Key Words: Elderly, Outcome assessment (health care), Rehabilitation
List of Abbreviations: ANOVA, analysis of variance, BMI, body mass index, CI, confidence interval, C-MMSE, Cantonese version of the Mini-Mental State Examination, EMS, Elderly Mobility Scale, LOS, length of stay, MRFS, Montebello Rehabilitation Factor Score, OR, odds ratio
THERE ARE 6.5 MILLION PEOPLE living in Hong Kong, and its population is aging fast.1 Older patients account for nearly one half of the patients admitted to the general medical ward.2 Older patients tend to have multiple organic, psychologic, cognitive, and social problems.3, 4, 5 Hence, the use of a holistic approach and multidisciplinary geriatric assessment are necessary to manage complex older patients.6, 7 In addition, functional decline is common among older patients during or even before hospitalization despite treatment of acute illnesses.8, 9
The effect of cognition on rehabilitation success has led to many debates and controversies.
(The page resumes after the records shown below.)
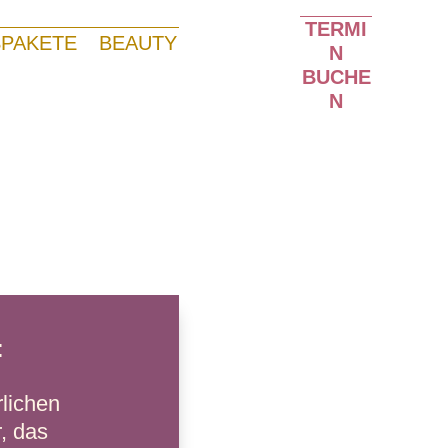
TERMI
PAKETE
BEAUTY
N
BUCHE
N
:
rlichen
, das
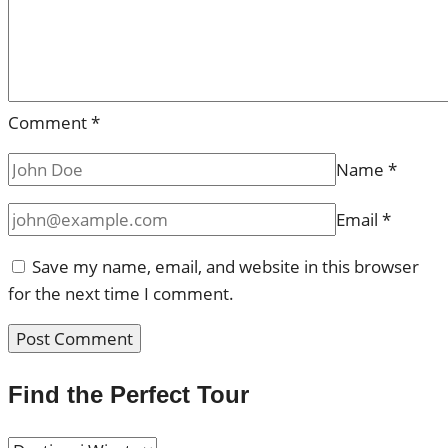
Comment
*
Name
*
Email
*
Save my name, email, and website in this browser
for the next time I comment.
Find the Perfect Tour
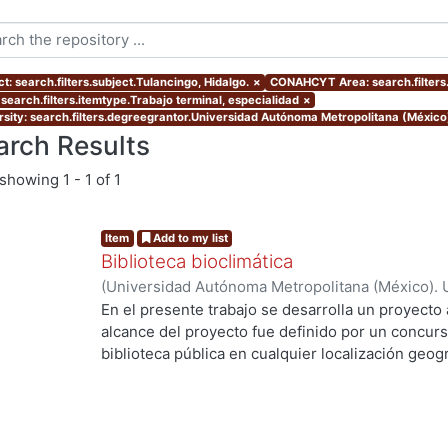
t: search.filters.subject.Tulancingo, Hidalgo.
×
CONAHCYT Area: search.filter
 search.filters.itemtype.Trabajo terminal, especialidad
×
rsity: search.filters.degreegrantor.Universidad Autónoma Metropolitana (México
arch Results
showing
1 - 1 of 1
Item
Add to my list
Biblioteca bioclimática
(
Universidad Autónoma Metropolitana (México). 
de Servicios de Información.
,
2013-08
)
Pérez Cas
En el presente trabajo se desarrolla un proyecto 
alcance del proyecto fue definido por un concurs
biblioteca pública en cualquier localización geogr
la Ciudad de Tulancingo de Bravo, Hidalgo en lo
estrategias bioclimáticas principales son: Calen
efecto invernadero. Desviación del viento domin
(estratificación de aire) Tonalidad obscura para 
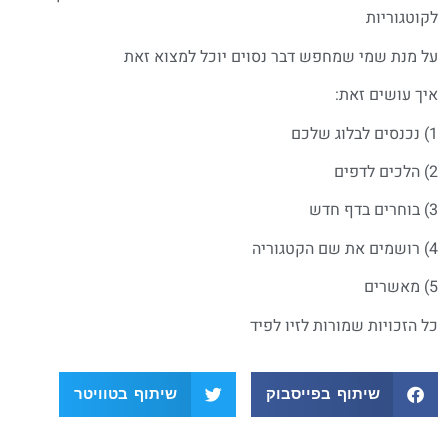
לקוטגוריות
על מנת שמי שמחפש דבר נסוים יוכל למצוא זאת
איך עושים זאת:
1) נכנסים לבלוג שלכם
2) הלכים לדפים
3) בוחרים בדף חדש
4) רושמים את שם הקטגוריה
5) מאשרים
כל הזכויות שמורות לזיו לפיד
שיתוף בפייסבוק
שיתוף בטוויטר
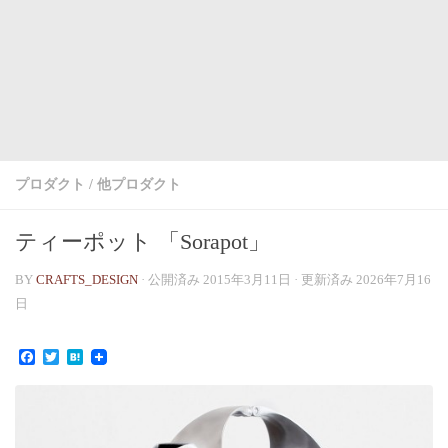
プロダクト
/
他プロダクト
ティーポット 「Sorapot」
BY
CRAFTS_DESIGN
· 公開済み
2015年3月11日
· 更新済み
2026年7月16
日
Facebook
Twitter
Hatena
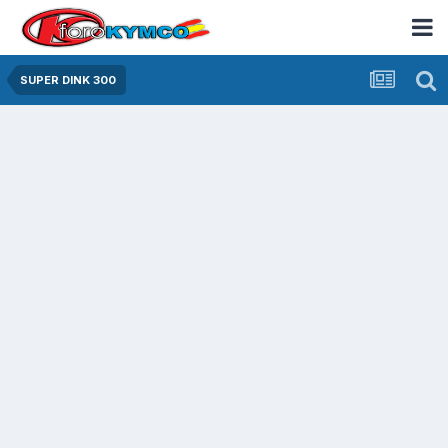
SUPER DINK 300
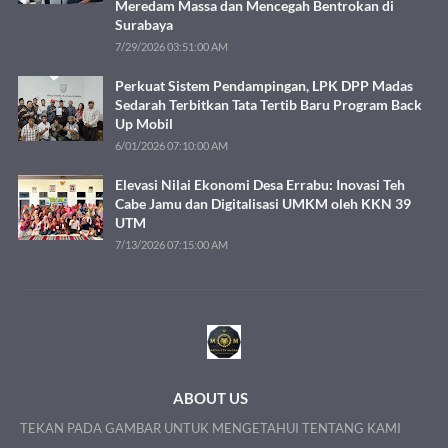
Meredam Massa dan Mencegah Bentrokan di
Surabaya
7/29/2026 03:51:00 AM
Perkuat Sistem Pendampingan, LPK DPP Madas
Sedarah Terbitkan Tata Tertib Baru Program Back
Up Mobil
6/01/2026 07:10:00 AM
Elevasi Nilai Ekonomi Desa Errabu: Inovasi Teh
Cabe Jamu dan Digitalisasi UMKM oleh KKN 39
UTM
7/13/2026 07:15:00 AM
ABOUT US
TEKAN PADA GAMBAR UNTUK MENGETAHUI TENTANG KAMI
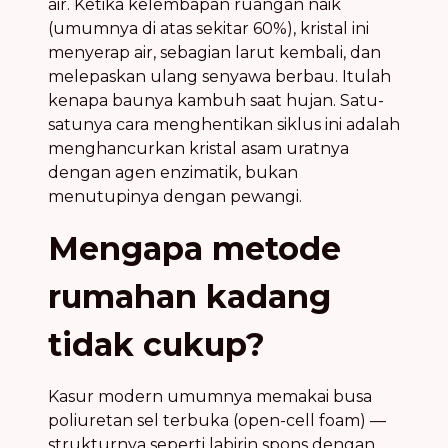
air. Ketika kelembapan ruangan naik
(umumnya di atas sekitar 60%), kristal ini
menyerap air, sebagian larut kembali, dan
melepaskan ulang senyawa berbau. Itulah
kenapa baunya kambuh saat hujan. Satu-
satunya cara menghentikan siklus ini adalah
menghancurkan kristal asam uratnya
dengan agen enzimatik, bukan
menutupinya dengan pewangi.
Mengapa metode
rumahan kadang
tidak cukup?
Kasur modern umumnya memakai busa
poliuretan sel terbuka (open-cell foam) —
strukturnya seperti labirin spons dengan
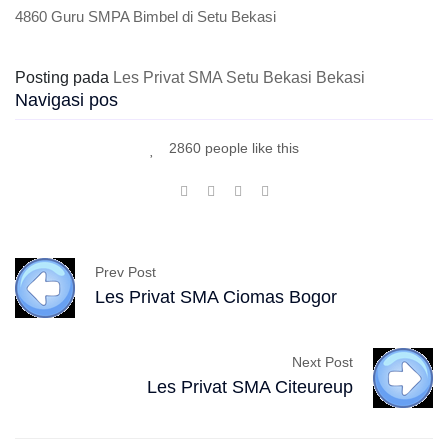
4860 Guru SMPA Bimbel di Setu Bekasi
Posting pada
Les Privat SMA Setu Bekasi Bekasi
Navigasi pos
2860 people like this
Prev Post
Les Privat SMA Ciomas Bogor
Next Post
Les Privat SMA Citeureup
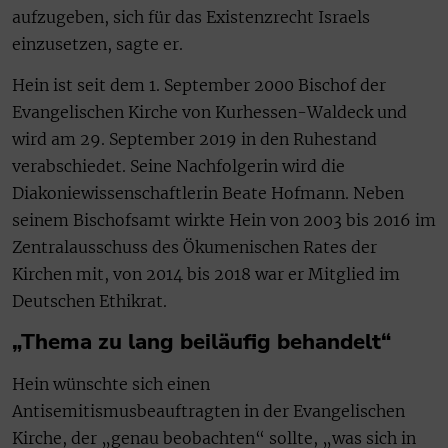
aufzugeben, sich für das Existenzrecht Israels
einzusetzen, sagte er.
Hein ist seit dem 1. September 2000 Bischof der
Evangelischen Kirche von Kurhessen-Waldeck und
wird am 29. September 2019 in den Ruhestand
verabschiedet. Seine Nachfolgerin wird die
Diakoniewissenschaftlerin Beate Hofmann. Neben
seinem Bischofsamt wirkte Hein von 2003 bis 2016 im
Zentralausschuss des Ökumenischen Rates der
Kirchen mit, von 2014 bis 2018 war er Mitglied im
Deutschen Ethikrat.
„Thema zu lang beiläufig behandelt“
Hein wünschte sich einen
Antisemitismusbeauftragten in der Evangelischen
Kirche, der „genau beobachten“ sollte, „was sich in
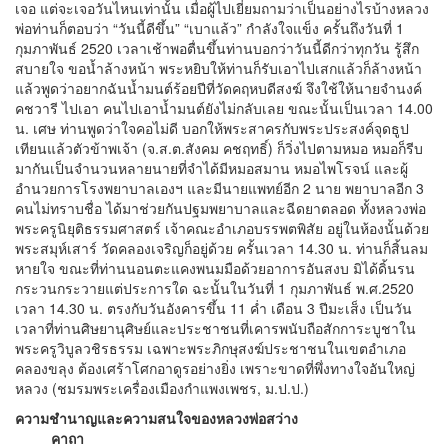
เจอ แต่จะเจอวันไหนเท่านั้น เมื่อผู้ไปเยี่ยมถามว่าเป็นอย่างไรบ้างหลวง
พ่อท่านก็ตอบว่า “วันนี้ดีขึ้น” “เบาแล้ว” กำลังใจแข็ง ครั้นถึงวันที่ 1
กุมภาพันธ์ 2520 เวลาเช้าพอตื่นขึ้นท่านบอกว่าวันนี้ดีกว่าทุกวัน รู้สึก
สบายใจ ขอน้ำล้างหน้า พระหยิบให้ท่านก็รับเอาไปเสกแล้วก็ล้างหน้า
แล้วพูดว่าอยากฉันน้ำมนต์ร้อยปีที่วัดคฤหบดีสงฆ์ จึงใช้ให้นายจำนงค์
คชวารี ไปเอา คนไปเอาน้ำมนต์ยังไม่กลับเลย ขณะนั้นเป็นเวลา 14.00
น. เศษ ท่านพูดว่าใจคอไม่ดี บอกให้พระสาครกับพระประสงค์จุดธูป
เทียนแล้วตัวข้าพเจ้า (จ.ส.ต.สังคม คชฤทธิ์) ก็วิ่งไปตามหมอ หมอก็รีบ
มากันเป็นจำนวนหลายนายที่จำได้มีหมอสมาน หมอไพโรจน์ และผู้
อำนวยการโรงพยาบาลเองฯ และมีนายแพทย์อีก 2 นาย พยาบาลอีก 3
คนไม่ทราบชื่อ ได้มาช่วยกันปฐมพยาบาลและฉีดยาตลอด ทั้งหลวงพ่อ
พระครูนิยุติธรรมศาสตร์ เจ้าคณะอำเภอบรรพตพิสัย อยู่ในห้องนั้นด้วย
พระสมุห์เสาร์ วัดคลองเจริญก็อยู่ด้วย ครั้นเวลา 14.30 น. ท่านก็สิ้นลม
หายใจ ขณะที่ท่านนอนตะแคงพนมมือด้วยอาการอันสงบ มิได้ดิ้นรน
กระวนกระวายแต่ประการใด ฉะนั้นในวันที่ 1 กุมภาพันธ์ พ.ศ.2520
เวลา 14.30 น. ตรงกับวันอังคารขึ้น 11 ค่ำ เดือน 3 ปีมะเส็ง เป็นวัน
เวลาที่ท่านศิษยานุศิษย์และประชาชนที่เคารพนับถือสักการะบูชาใน
พระครูวิบูลวชิรธรรม เฉพาะพระภิกษุสงฆ์ประชาชนในเขตอำเภอ
คลองขลุง ต้องเศร้าโศกอาดูรอย่างยิ่ง เพราะขาดที่พึ่งทางใจอันใหญ่
หลวง (ชมรมพระเครื่องเมืองกำแพงเพชร, ม.ป.ป.)
ความชำนาญและความสนใจของหลวงพ่อสว่าง
คาถา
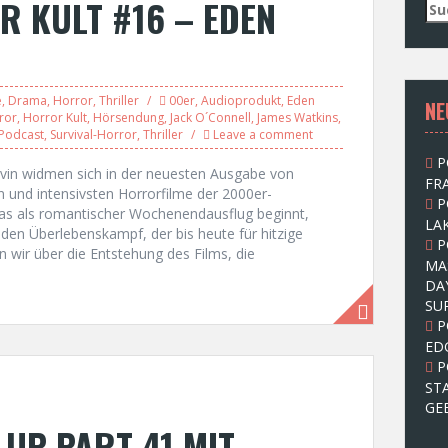
 KULT #16 – EDEN
S
u
c
h
e
e
,
Drama
,
Horror
,
Thriller
00er
,
Audioprodukt
,
Eden
NE
n
ror
,
Horror Kult
,
Hörsendung
,
Jack O´Connell
,
James Watkins
,
n
Podcast
,
Survival-Horror
,
Thriller
Leave a comment
a
P
c
Kevin widmen sich in der neuesten Ausgabe von
FRA
h
und intensivsten Horrorfilme der 2000er-
P
:
as als romantischer Wochenendausflug beginnt,
LAK
den Überlebenskampf, der bis heute für hitzige
P
wir über die Entstehung des Films, die
MA
DA
SU
P
ED
P
ST
GE
UP PART 41 MIT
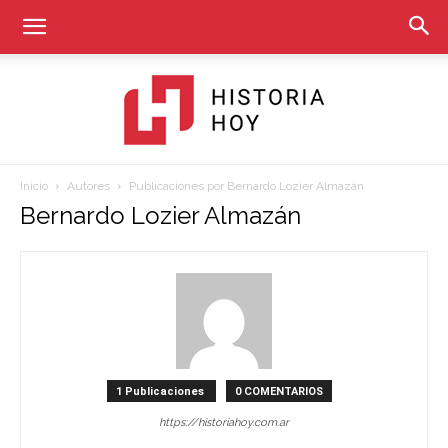
Inicio
Autores
Publicaciones por Bernardo Lozier Almazán
Historia
Bernardo Lozier Almazán
Hoy
1 Publicaciones
0 COMENTARIOS
https://historiahoy.com.ar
Older patients may be required to learn skills in exercise and in remembering instructions; impaired memory could affect the success of rehabilitation.10 Therefore, cognitive impairment has been regarded as an obstacle and a negative factor for rehabilitation success. To date, many studies,11, 12, 13, 14, 15, 16 mostly in stroke and femoral fracture patients, have reported that patients who are cognitively impaired have poorer rehabilitation outcomes. Cognitive status also relates to the ability to return to independent living in the community after rehabilitation.17 Some studies18, 19, 20, 21, 22 have shown that cognitive impairment does not affect rehabilitation success of older stroke patients. They too can have similar absolute functional gain with re-entry into a community setting. Recently, specific studies23, 24, 25 in hip fractures and stroke rehabilitation in older patients have shown that although absolute functional gain is not associated with admission cognitive function, cognitive impairment negatively affects the relative rehabilitation outcomes, a measurement taken into consideration of the patient's potential for change and LOS in the hospital.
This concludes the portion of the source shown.